『 新し い場所 』




                その島は一国の先っちょについていた。
                そこは南国らしく太陽のまばゆい光が全体に注いでいた。
                海は限りなく青く、静かに波を寄せていた。
 
                そんな島に、学会でやってきた南部博士は忙しい会議の合間を縫って
                この風光明媚と云われる海岸へと足を延ばした。
                「・・・綺麗なところだ。」
                彼はそうつぶやくと、考え深げにじっと海を見つめた。
                「こんなところが、あのギャラクターと呼ばれる闇組織に牛耳られている
                とは・・。」
                博士がギャラクターの存在を知ったのは、この地に来てしばらくたってか
                らだった。
                島の市長らが口々に恐ろしげに話しているのを聞いて、博士はそのギャラ
                クターにただならぬ恐怖とともに興味を抱いた。
                (この島にいる間に何とか情報を収集しよう。今後のために役立つかもし
                れん。)
                と、そんな時、博士の耳に銃声が聞こえてきた。
                (・・・・事件か?)
                博士は聞こえた方向へ急いだ。事件ならどこの国でも起こりうるし、あま
                り首を突っ込むのは得策ではないのだが、どういうわけか直観でそこへ行
                かねばならない気がしていた。
                彼がそこに到着すると、野次馬が何人か遠巻きにいた。彼はテーブルの方
                を見やったが、波の打ち際を見ると駆け寄った。小さな男の子が倒れてい
                たのだ。
                博士はしゃがんだ。
                「・・・どうした?」
                彼は首筋に手を置き、そしてその子を抱きあげた。
                「まだ息がある。私のところにおいで。」
                そして彼はその子をどうするのかと聞く市長らに、自分は医者だと告げ、
                子供に応急手当を施して研究所へ連れ帰った。
 
                子供はすぐさま手術室へ運ばれ、緊急手術を受けた。
                やがてICUに移され、博士は眠っている子供のところへ面会に行った。

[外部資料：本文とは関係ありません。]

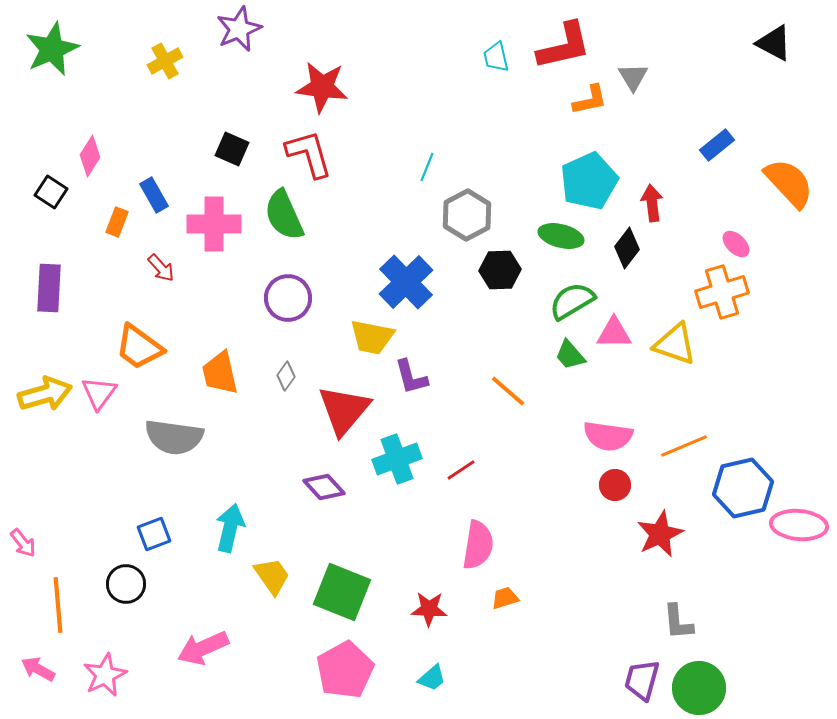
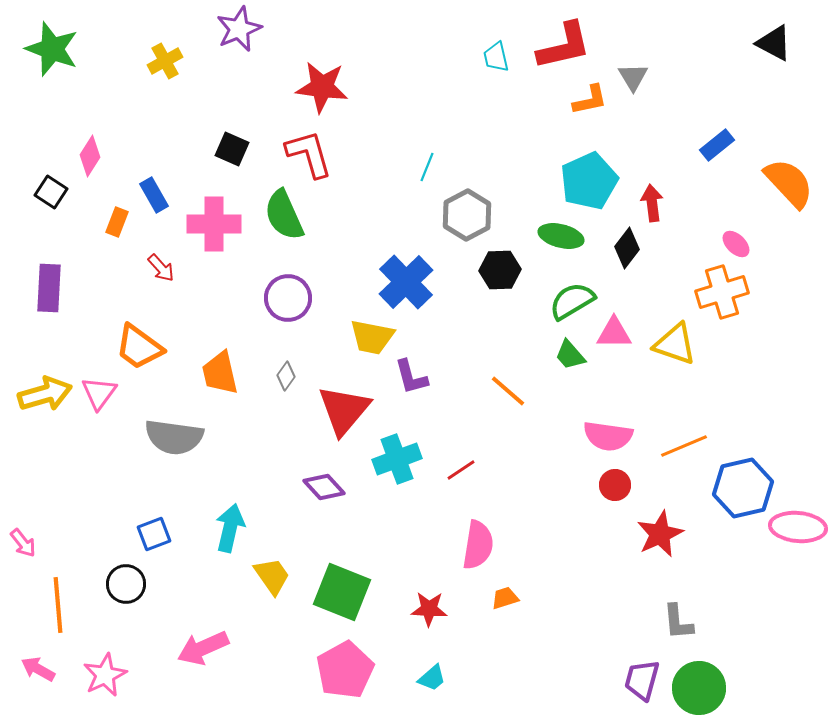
green star at (52, 49): rotated 28 degrees counterclockwise
pink ellipse at (799, 525): moved 1 px left, 2 px down
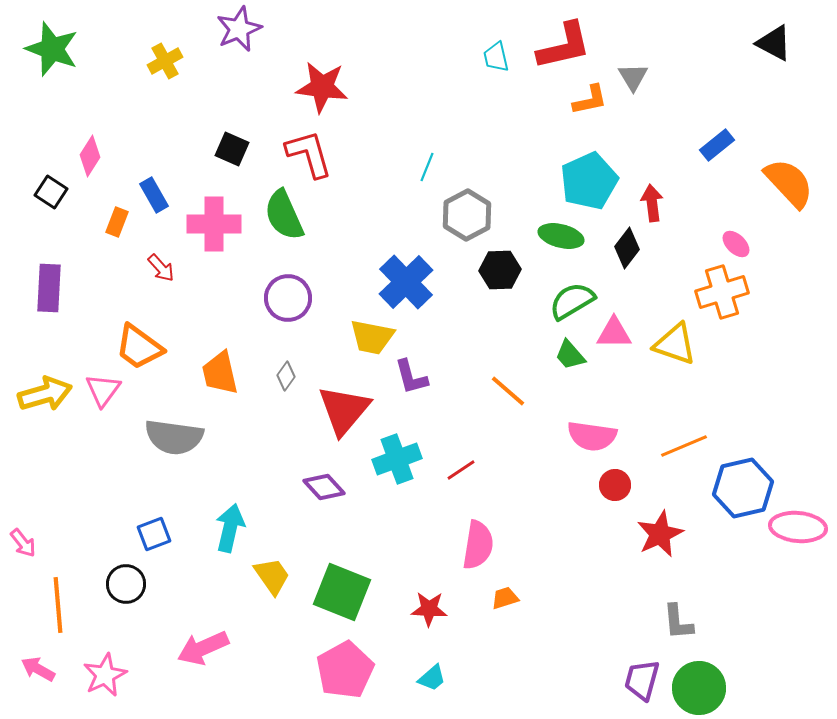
pink triangle at (99, 393): moved 4 px right, 3 px up
pink semicircle at (608, 436): moved 16 px left
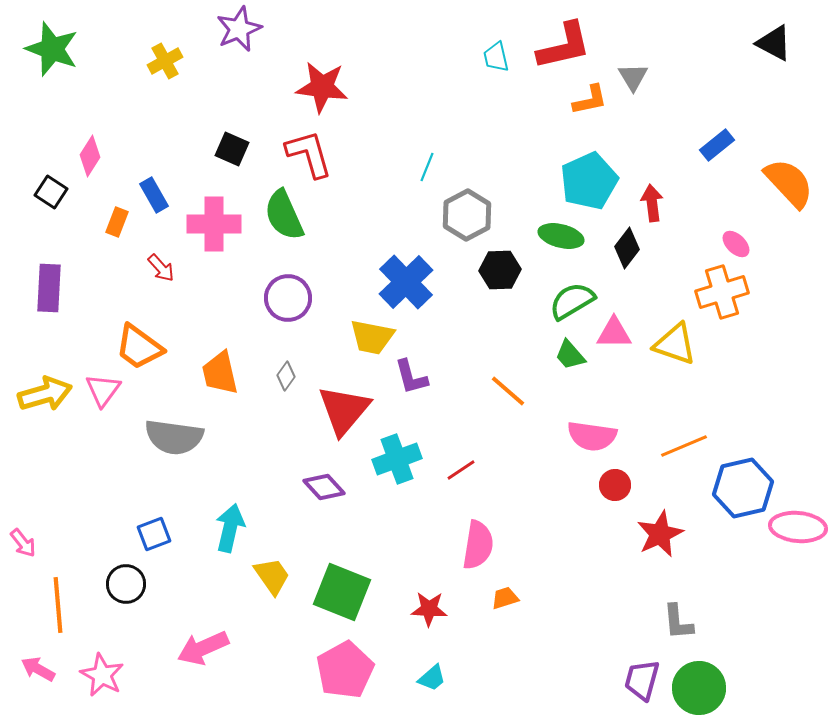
pink star at (105, 675): moved 3 px left; rotated 18 degrees counterclockwise
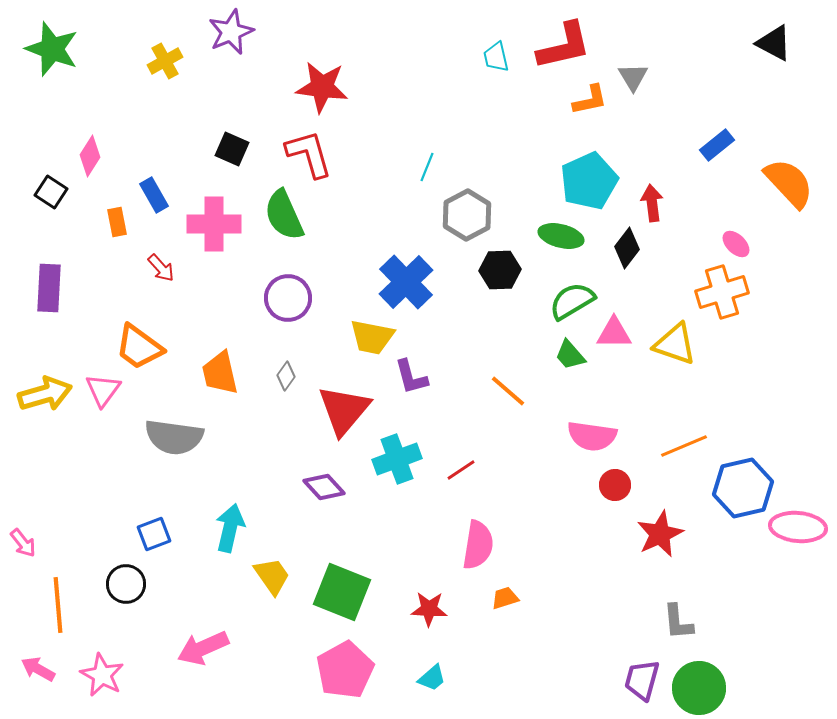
purple star at (239, 29): moved 8 px left, 3 px down
orange rectangle at (117, 222): rotated 32 degrees counterclockwise
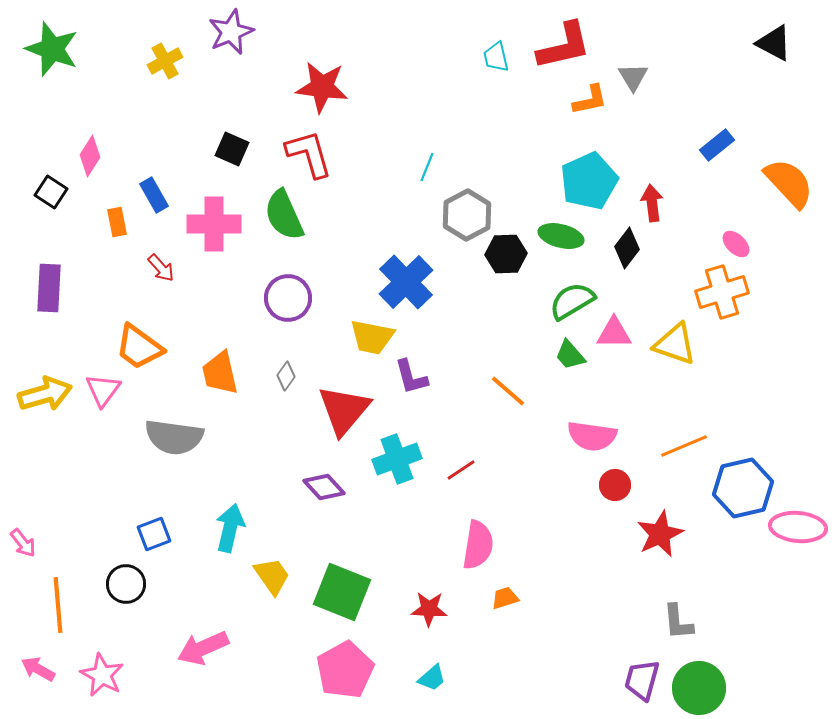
black hexagon at (500, 270): moved 6 px right, 16 px up
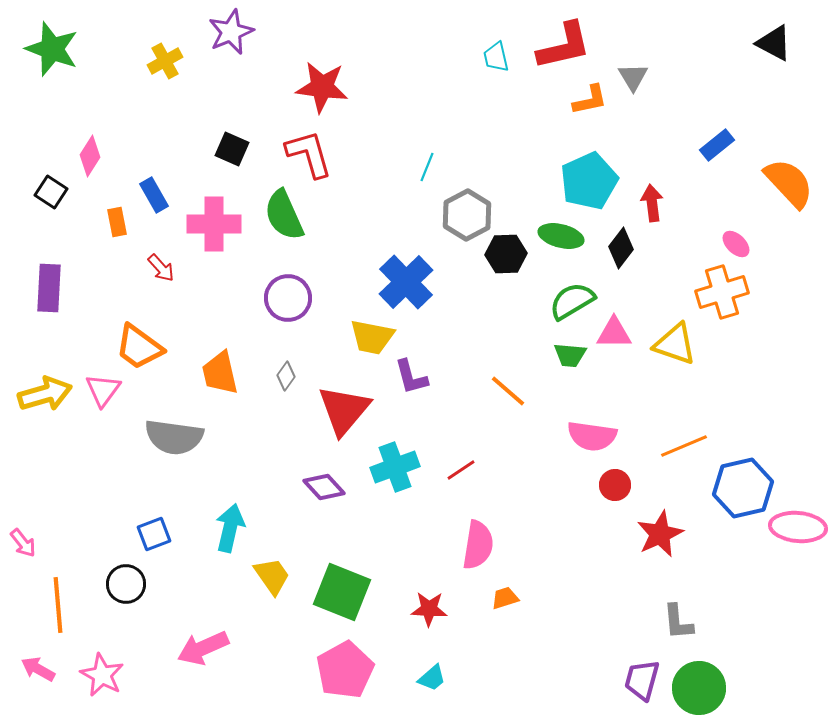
black diamond at (627, 248): moved 6 px left
green trapezoid at (570, 355): rotated 44 degrees counterclockwise
cyan cross at (397, 459): moved 2 px left, 8 px down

                「どうですか、この子の容体は。」
                「ああ、博士。大変でしたよ、体のあちこちに何かの破片が入ってまして
                ね。それを取るのにだいぶ時間がかかりました。」
                「破片?」
                「これです。」
                博士は医師から渡された金属製の破片を手にした。
                「これは爆弾か何かだろう。」
                「・・・爆弾、ですか。」
                「この子はこれにやられたのだ。だが・・・あの銃声はなんだったの
                だ。」
                そういえば、この子から離れた場所に男女がいた。きっとこの子の両親だ
                ろう。見たとこ、即死状態だった。たぶん彼らは銃で撃たれ、子供は爆弾
                を投げつけられたのだ。
                「可哀想に。何かの事件に巻き込まれたのだろうな。」
                「博士、この子は素晴らしい生命力に恵まれていますから、きっとこの管
                も直取れる事でしょう。そしたら、ゼリーでも食べさせてやります。」
                「ああ、そうしてくれたまえ。あとジュースか何かもあげてくれ。」
                「はい、わかりました。」
                医師が立ち去ると、博士は改めて子供を見つめた。
                手術後なので管が口から肺へ入っている。目覚めたらきっと変なものが体
                に入っているのに気づいて大騒ぎするかもしれない。口もきけないので怖
                い思いをするだろう。
 
                子供は翌日には普通の病棟へ戻された。薄暗く、機械の音しかしないICUか
                ら出られてきっと喜んでいるに違いない。
                博士は子供のいる病室へ向かった。もう目を覚ましていることだろう。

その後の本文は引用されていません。